Classifier uncertainty: evidence, potential impact, and probabilistic
treatment
- URL: http://arxiv.org/abs/2006.11105v1
- Date: Fri, 19 Jun 2020 12:49:19 GMT
- Title: Classifier uncertainty: evidence, potential impact, and probabilistic
treatment
- Authors: Niklas T\"otsch, Daniel Hoffmann
- Abstract summary: We present an approach to quantify the uncertainty of classification performance metrics based on a probability model of the confusion matrix.

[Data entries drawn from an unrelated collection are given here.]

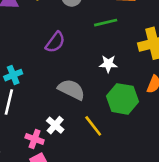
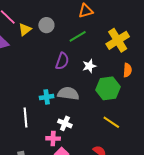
purple semicircle: (55, 42) -> (62, 61), moved
cyan cross: (13, 75) -> (47, 97), moved, turned 32
yellow line: (93, 126) -> (111, 122), moved

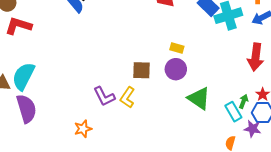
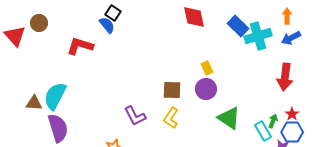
red L-shape: (18, 26) -> (80, 46), moved
yellow rectangle: (177, 48) -> (207, 68), turned 48
yellow L-shape: (127, 97) -> (171, 118), moved

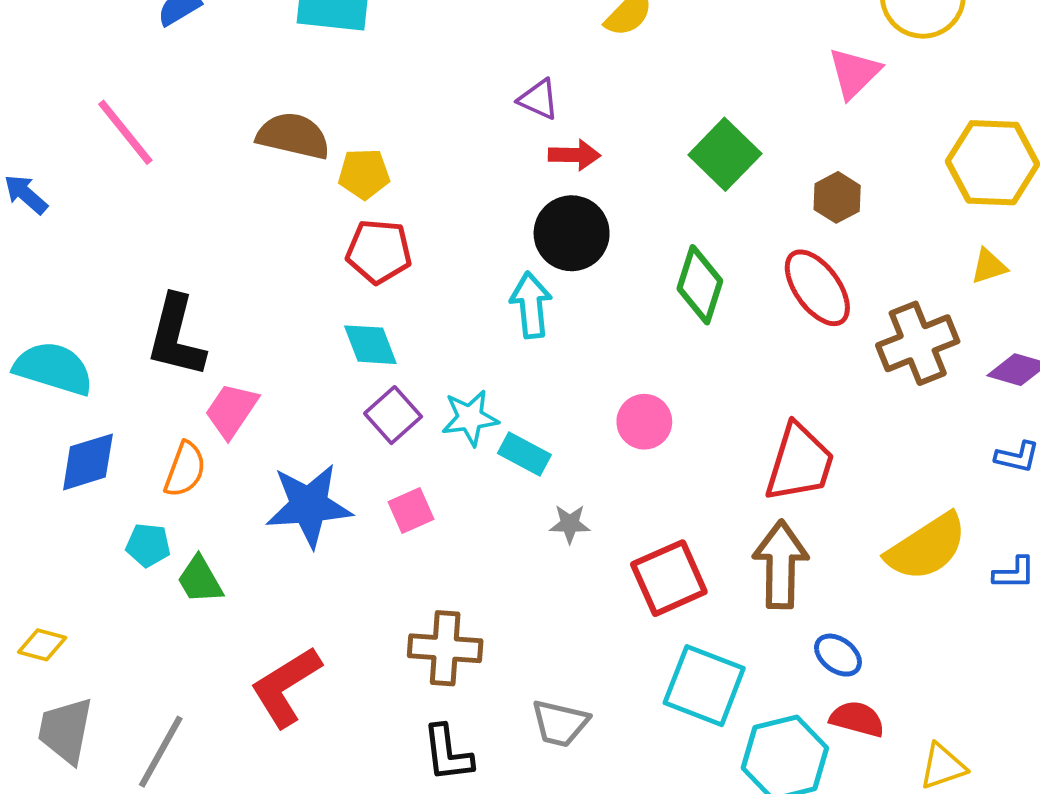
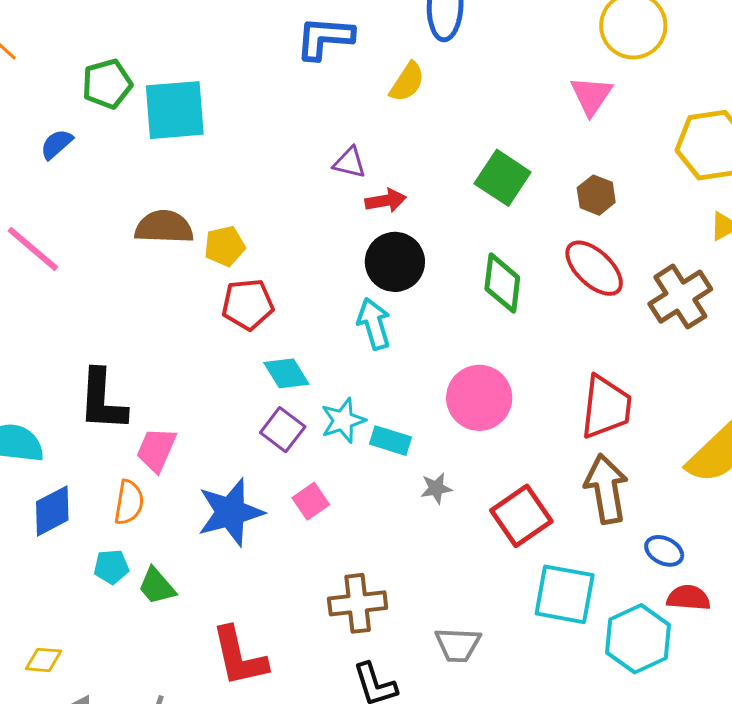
cyan diamond: (370, 345) -> (286, 373), moved
pink circle: (644, 422) -> (479, 398), size x1.5
red L-shape: (286, 687) -> (239, 657), turned -60

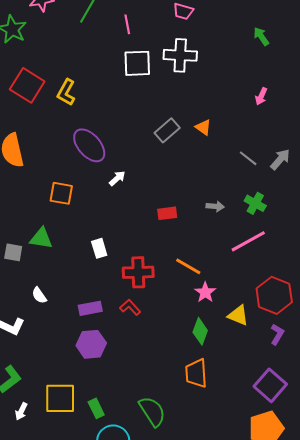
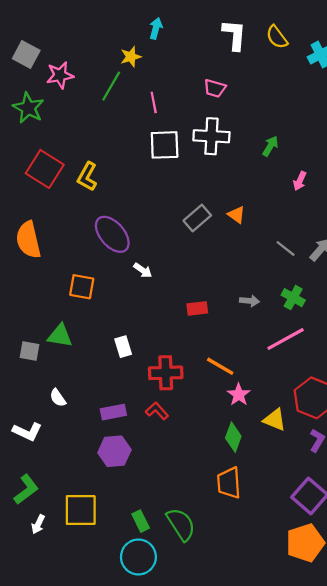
green arrow: (261, 36) -> (270, 146), moved, turned 66
white arrow: (117, 178) -> (143, 270), turned 78
green rectangle: (96, 408) -> (141, 521), moved

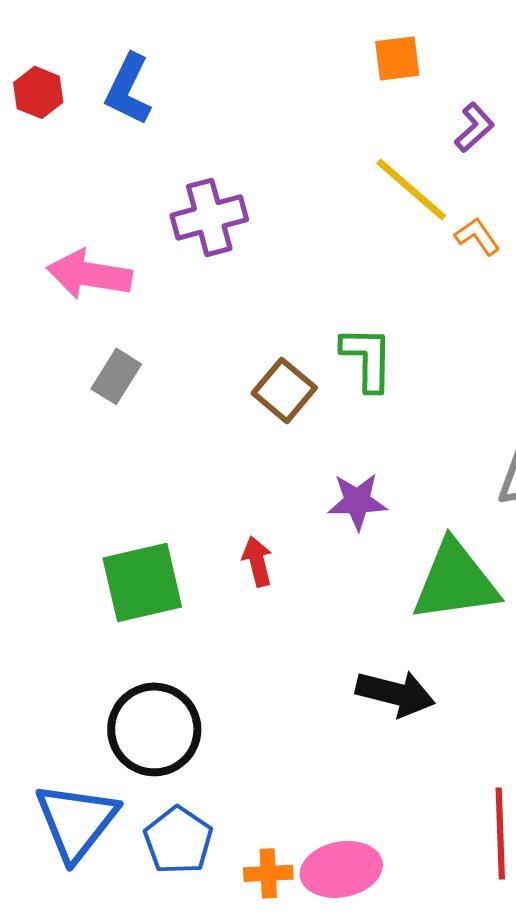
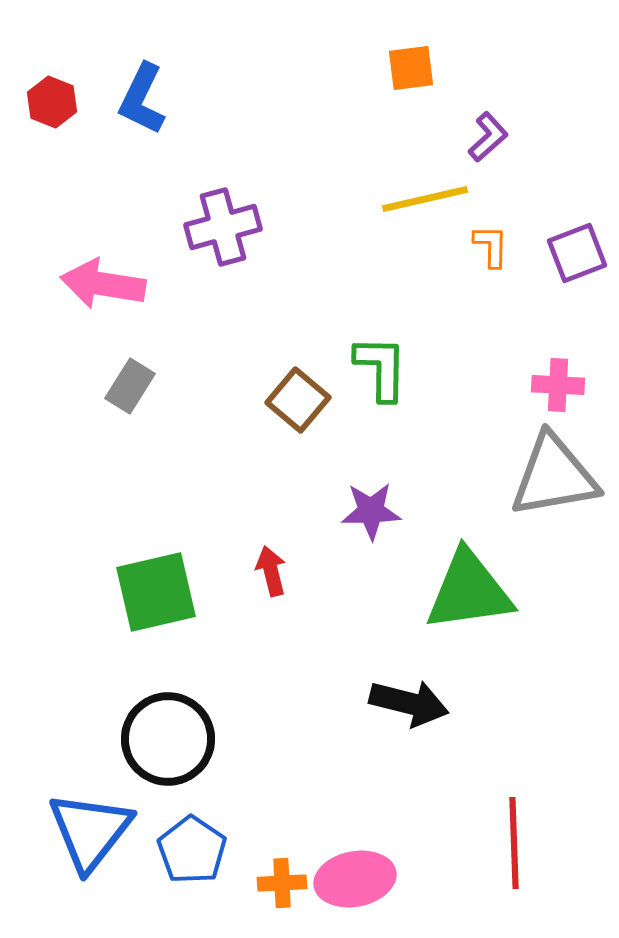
yellow line: (411, 189) -> (425, 199), turned -54
orange L-shape: (477, 236) -> (491, 246), turned 36

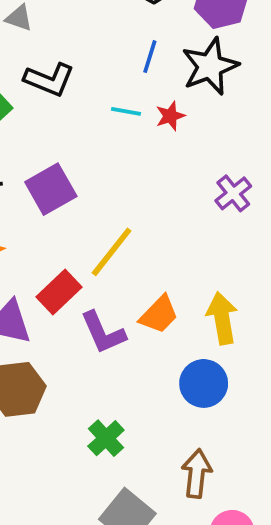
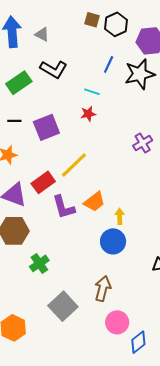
red star: (170, 116) -> (88, 114), moved
yellow arrow: (222, 318) -> (120, 216), moved, size x0.6
green cross: (106, 438) -> (39, 263), moved

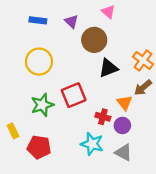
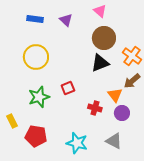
brown circle: (94, 40) -> (104, 38), moved
red square: (74, 95) -> (68, 88), size x0.6
purple circle: (122, 125) -> (122, 113), moved
cyan star: (92, 144) -> (77, 143), moved

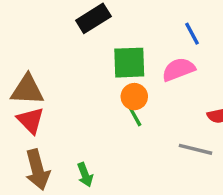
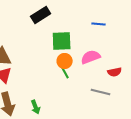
blue line: (192, 34) -> (99, 24), turned -56
pink semicircle: (178, 69) -> (91, 57), moved

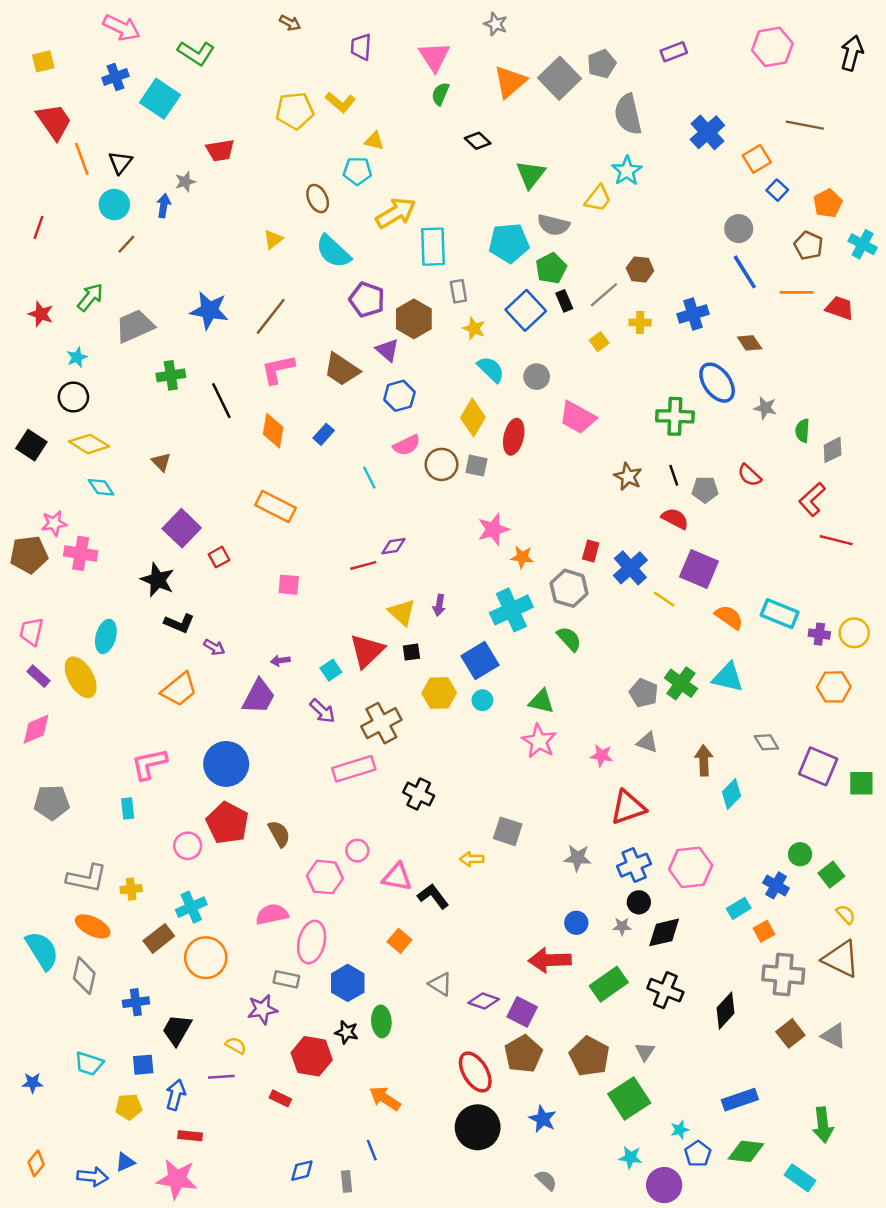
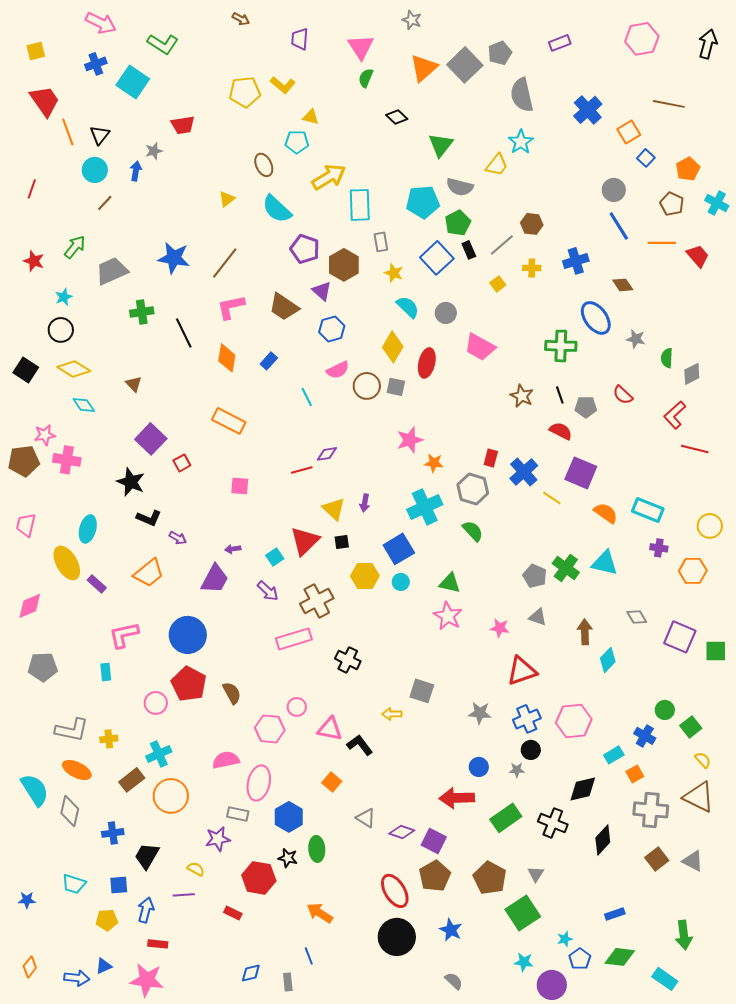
red trapezoid: (840, 308) -> (698, 256), turned 30
purple cross: (819, 634) -> (659, 548), moved
purple rectangle: (38, 676) -> (97, 584), moved
black diamond: (664, 932) -> (583, 789), moved
blue rectangle: (740, 1100) -> (615, 914), size x0.7

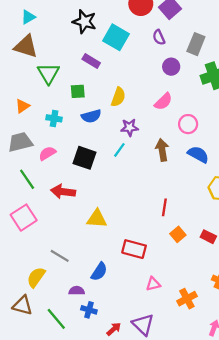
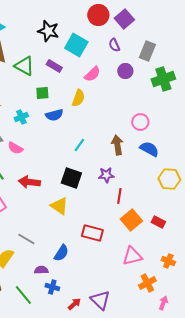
green triangle: (48, 73) -> (24, 66), moved, turned -30
pink semicircle: (163, 102) -> (92, 74), moved
cyan cross: (54, 118) -> (21, 117), turned -32
purple star: (130, 127) -> (106, 175), moved
pink semicircle: (47, 153) -> (15, 148), turned -119
black square: (84, 158) -> (71, 178), moved
yellow triangle: (97, 219) -> (59, 206), turned 30
orange square: (178, 234) -> (131, 220), size x1.5
pink triangle: (153, 284) -> (132, 256), moved, size x1.5
orange cross: (187, 299) -> (147, 283), moved

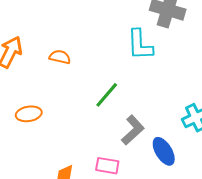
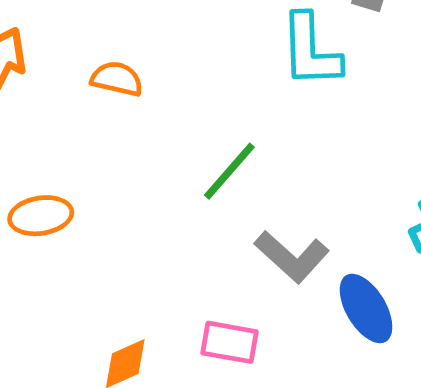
gray L-shape: (133, 130) -> (292, 257), turned 84

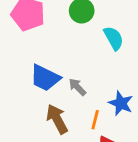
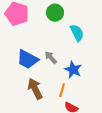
gray arrow: (77, 87) -> (51, 57), moved
blue star: (121, 103) -> (73, 70), moved

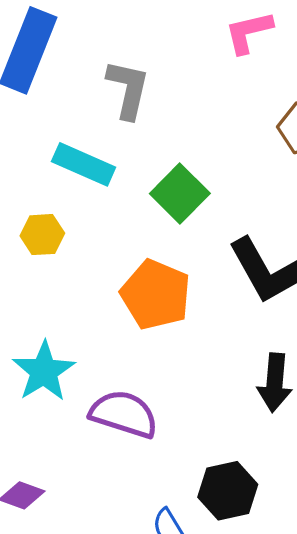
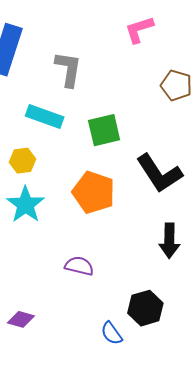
green square: (180, 194) -> (104, 130), turned 36
cyan star: (44, 371) -> (25, 205), moved
purple semicircle: (124, 414) -> (79, 266), size x0.7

We show that uncertainties can be surprisingly large and limit performance evaluation.
- Score: 0.0
- License: http://arxiv.org/licenses/nonexclusive-distrib/1.0/
- Abstract: Classifiers are often tested on relatively small data sets, which should lead
to uncertain performance metrics. Nevertheless, these metrics are usually taken
at face value. We present an approach to quantify the uncertainty of
classification performance metrics, based on a probability model of the
confusion matrix. Application of our approach to classifiers from the
scientific literature and a classification competition shows that uncertainties
can be surprisingly large and limit performance evaluation. In fact, some
published classifiers are likely to be misleading. The application of our
approach is simple and requires only the confusion matrix. It is agnostic of
the underlying classifier. Our method can also be used for the estimation of
sample sizes that achieve a desired precision of a performance metric.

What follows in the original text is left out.